▶ Task objective: The answer is the first line of the listing and every line after it through the one containing "to catch a train to DC.", exact, with pictures removed.

---

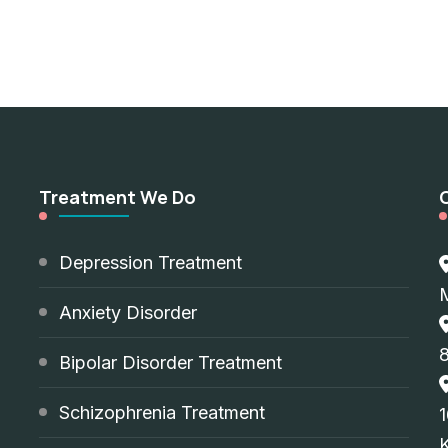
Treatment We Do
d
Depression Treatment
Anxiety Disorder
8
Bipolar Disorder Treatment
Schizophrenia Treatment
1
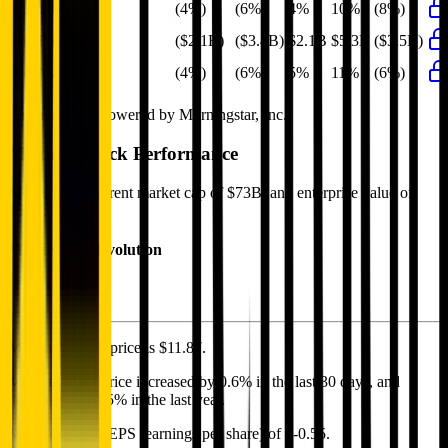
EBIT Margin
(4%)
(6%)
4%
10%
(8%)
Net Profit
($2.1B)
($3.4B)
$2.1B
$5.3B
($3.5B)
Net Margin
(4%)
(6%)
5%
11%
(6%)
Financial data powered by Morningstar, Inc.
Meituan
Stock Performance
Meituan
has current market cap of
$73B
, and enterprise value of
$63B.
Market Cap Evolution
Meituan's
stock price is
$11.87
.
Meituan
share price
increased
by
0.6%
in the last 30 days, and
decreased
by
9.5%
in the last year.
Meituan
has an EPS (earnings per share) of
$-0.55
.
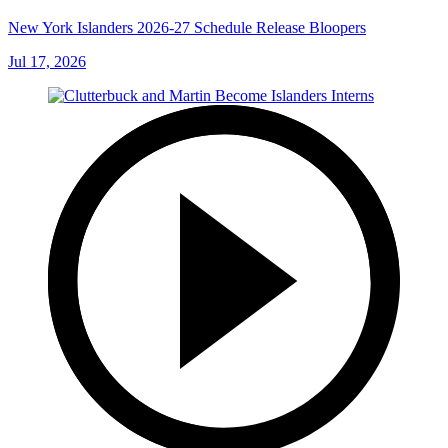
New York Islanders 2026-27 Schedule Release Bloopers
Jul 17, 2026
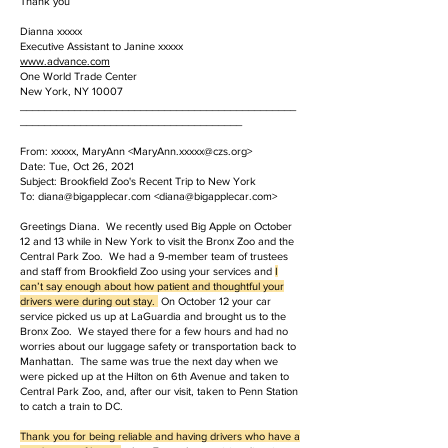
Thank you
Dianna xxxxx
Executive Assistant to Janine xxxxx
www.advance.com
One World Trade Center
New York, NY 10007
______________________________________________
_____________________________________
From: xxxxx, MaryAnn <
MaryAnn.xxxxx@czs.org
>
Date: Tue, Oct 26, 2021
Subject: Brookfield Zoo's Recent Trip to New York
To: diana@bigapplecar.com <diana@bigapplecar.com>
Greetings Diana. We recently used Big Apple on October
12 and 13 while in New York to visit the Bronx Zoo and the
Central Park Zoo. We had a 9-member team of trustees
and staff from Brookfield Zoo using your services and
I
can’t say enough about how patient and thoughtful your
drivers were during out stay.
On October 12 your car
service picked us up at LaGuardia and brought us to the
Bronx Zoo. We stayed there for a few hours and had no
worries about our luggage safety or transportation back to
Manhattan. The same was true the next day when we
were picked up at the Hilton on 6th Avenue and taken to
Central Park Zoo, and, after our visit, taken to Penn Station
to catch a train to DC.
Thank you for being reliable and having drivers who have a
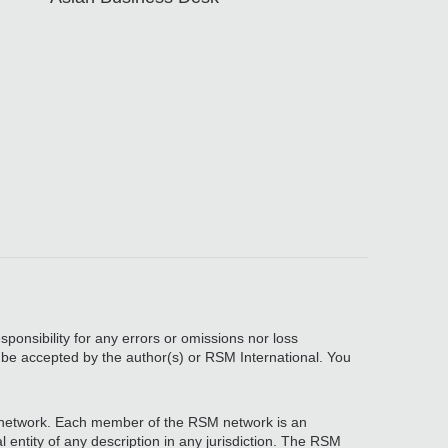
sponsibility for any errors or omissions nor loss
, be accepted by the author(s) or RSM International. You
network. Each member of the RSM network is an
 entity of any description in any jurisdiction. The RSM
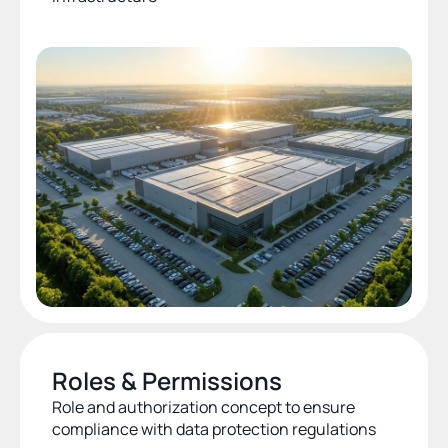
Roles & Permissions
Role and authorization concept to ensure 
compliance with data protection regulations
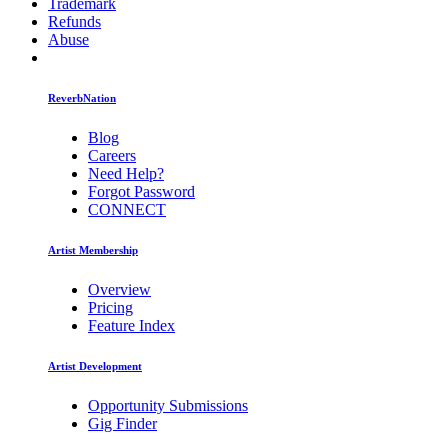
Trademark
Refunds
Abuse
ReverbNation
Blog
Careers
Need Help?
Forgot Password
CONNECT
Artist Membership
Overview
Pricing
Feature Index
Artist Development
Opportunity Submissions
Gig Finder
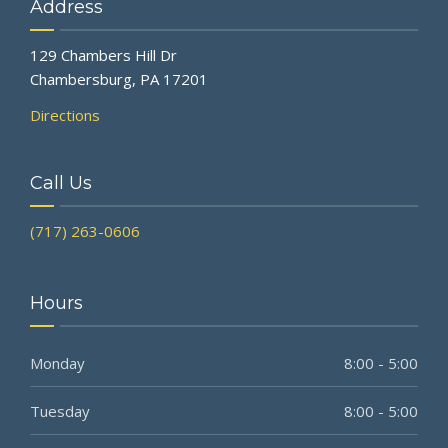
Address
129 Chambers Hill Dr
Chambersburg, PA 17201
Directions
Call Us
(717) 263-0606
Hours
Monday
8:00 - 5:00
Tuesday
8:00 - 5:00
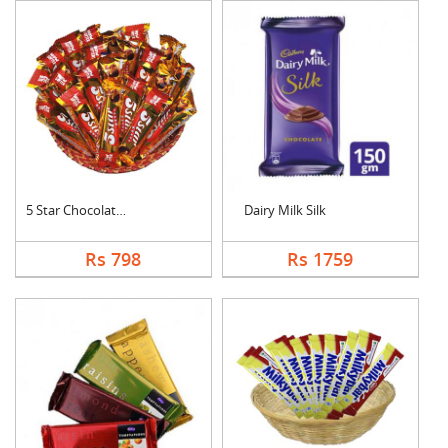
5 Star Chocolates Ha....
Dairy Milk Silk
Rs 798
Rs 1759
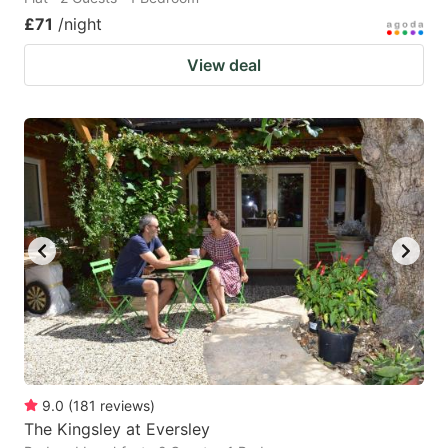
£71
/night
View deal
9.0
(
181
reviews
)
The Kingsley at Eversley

---

▶ Solution for this exercise:
Treatment We Do
d
Depression Treatment
Anxiety Disorder
8
Bipolar Disorder Treatment
Schizophrenia Treatment
1
EBIT Margin
(4%)
(6%)
4%
10%
(8%)
Net Profit
($2.1B)
($3.4B)
$2.1B
$5.3B
($3.5B)
Net Margin
(4%)
(6%)
5%
11%
(6%)
Financial data powered by Morningstar, Inc.
Meituan
Stock Performance
Meituan
has current market cap of
$73B
, and enterprise value of
$63B.
Market Cap Evolution
Meituan's
stock price is
$11.87
.
Meituan
share price
increased
by
0.6%
in the last 30 days, and
decreased
by
9.5%
in the last year.
Meituan
has an EPS (earnings per share) of
$-0.55
.
New York Islanders 2026-27 Schedule Release Bloopers
Jul 17, 2026
Thank you
Dianna xxxxx
Executive Assistant to Janine xxxxx
www.advance.com
One World Trade Center
New York, NY 10007
______________________________________________
_____________________________________
From: xxxxx, MaryAnn <
MaryAnn.xxxxx@czs.org
>
Date: Tue, Oct 26, 2021
Subject: Brookfield Zoo's Recent Trip to New York
To: diana@bigapplecar.com <diana@bigapplecar.com>
Greetings Diana. We recently used Big Apple on October
12 and 13 while in New York to visit the Bronx Zoo and the
Central Park Zoo. We had a 9-member team of trustees
and staff from Brookfield Zoo using your services and
I
can’t say enough about how patient and thoughtful your
drivers were during out stay.
On October 12 your car
service picked us up at LaGuardia and brought us to the
Bronx Zoo. We stayed there for a few hours and had no
worries about our luggage safety or transportation back to
Manhattan. The same was true the next day when we
were picked up at the Hilton on 6th Avenue and taken to
Central Park Zoo, and, after our visit, taken to Penn Station
to catch a train to DC.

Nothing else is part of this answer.